Chapitre 3: Le don au sein de la famille

3. Le don et l’enfant

L’enfant n’a pas toujours eu la place centrale qu’il a dans les familles d’aujourd’hui. C’est à partir du XVIIIème siècle que se développe la notion d’obligation par rapport à l’enfant. Cet intérêt nouveau pour l’enfant, fait naître, au-delà du patrimoine foncier et des savoirs, une volonté de faire de l’enfant le réceptacle des valeurs (Charbonneau, 1995). Au sein de la famille et depuis la vague féministe, ce n’est plus le mari qui est objet de dévotion, c’est l’enfant (Miller, 1998). Les spécialistes de la famille, sociologues, psychologues et pédiatres considèrent que nous sommes entrés dans l’ère de l’enfant-roi.

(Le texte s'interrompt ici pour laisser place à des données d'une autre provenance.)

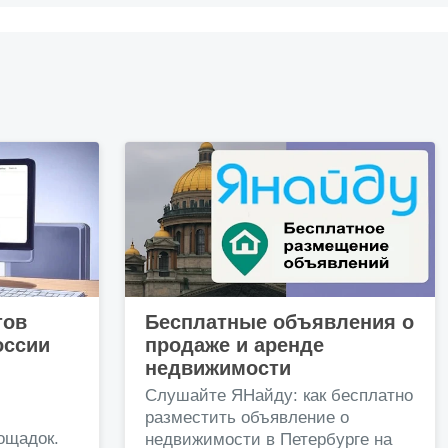
тов
Бесплатные объявления о
оссии
продаже и аренде
недвижимости
и
Слушайте ЯНайду: как бесплатно
разместить объявление о
ощадок.
недвижимости в Петербурге на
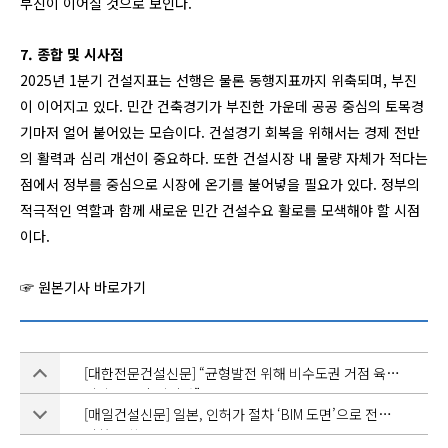
부진이 이어질 것으로 보인다.
7. 종합 및 시사점
2025년 1분기 건설지표는 선행은 물론 동행지표까지 위축되며, 부진
이 이어지고 있다. 민간 건축경기가 부진한 가운데 공공 중심의 토목경
기마저 얼어 붙어있는 모습이다. 건설경기 회복을 위해서는 경제 전반
의 활력과 심리 개선이 중요하다. 또한 건설시장 내 물량 자체가 적다는
점에서 정부를 중심으로 시장에 온기를 불어넣을 필요가 있다. 정부의
적극적인 역할과 함께 새로운 민간 건설수요 활로를 모색해야 할 시점
이다.
☞ 원본기사 바로가기
[대한전문건설신문] “균형발전 위해 비수도권 거점 육성
전략으로 판 뒤집자”
[매일건설신문] 일본, 인허가 절차 ‘BIM 도면’으로 전면
전환… 한국은?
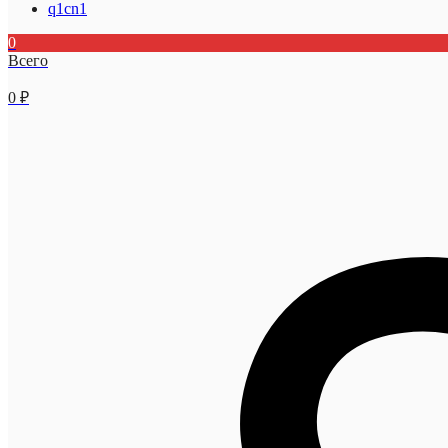
q1cn1
0
Всего
0
₽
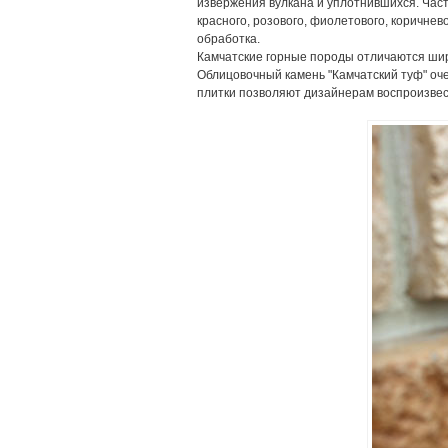
извержения вулкана и уплотнившихся. Част
красного, розового, фиолетового, коричнев
обработка.
Камчатские горные породы отличаются ши
Облицовочный камень "Камчатский туф" оч
плитки позволяют дизайнерам воспроизвес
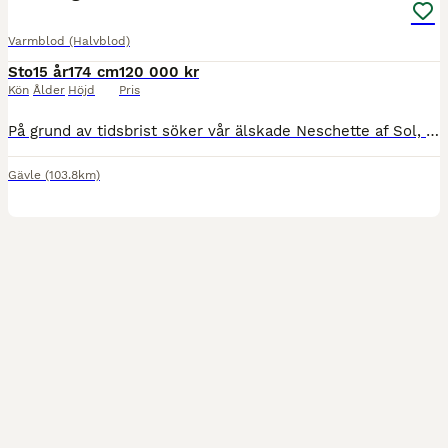
Varmblod (Halvblod)
Sto
15 år
174 cm
120 000 kr
Kön
Ålder
Höjd
Pris
På grund av tidsbrist söker vår älskade Neschette af Sol, till vardags kallad Nettan, ett nytt hem där hon får den tid och uppmärksamhet hon förtjänar. Nettan är ett charmigt sto med mycket personlighet, egen motor och en stor arbetsglädje. Hon tycker särskilt om att hoppa och bjuder gärna på energi och framåtbjudning i ridningen. Det här är en häst som gillar att jobba o
Gävle
(103.8km)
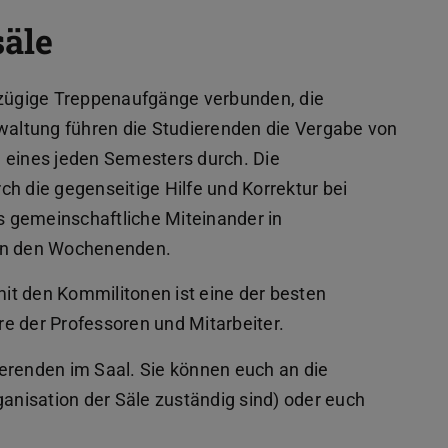
säle
oßzügige Treppenaufgänge verbunden, die
rwaltung führen die Studierenden die Vergabe von
 eines jeden Semesters durch. Die
h die gegenseitige Hilfe und Korrektur bei
 gemeinschaftliche Miteinander in
 an den Wochenenden.
it den Kommilitonen ist eine der besten
e der Professoren und Mitarbeiter.
erenden im Saal. Sie können euch an die
ganisation der Säle zuständig sind) oder euch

Le don dirigé à l’enfant par les parents et les grands-parents est souvent présenté comme unilatéral (Caplow, 1982 ; Cheal, 1988). L’enfant reçoit ce qui lui est dû, parce qu’il y a obligation de donner à l’enfant non autonome. Chez les jeunes, le don durant l’enfance fait l’objet de deux types d’interprétations (Charbonneau, 1995). Le premier, conforme à l’esprit du don, s’exprime par une profonde reconnaissance pour le don reçu et s’accompagne d’une volonté de rendre à son tour dès l’entrée dans l’âge adulte. Le second type d’interprétation du don reçu dans l’enfance renvoie strictement à la définition des rôles familiaux : les parents ont des devoirs envers les enfants ; ce qui est donné à ces derniers leur est dû et n’est pas reçu comme don.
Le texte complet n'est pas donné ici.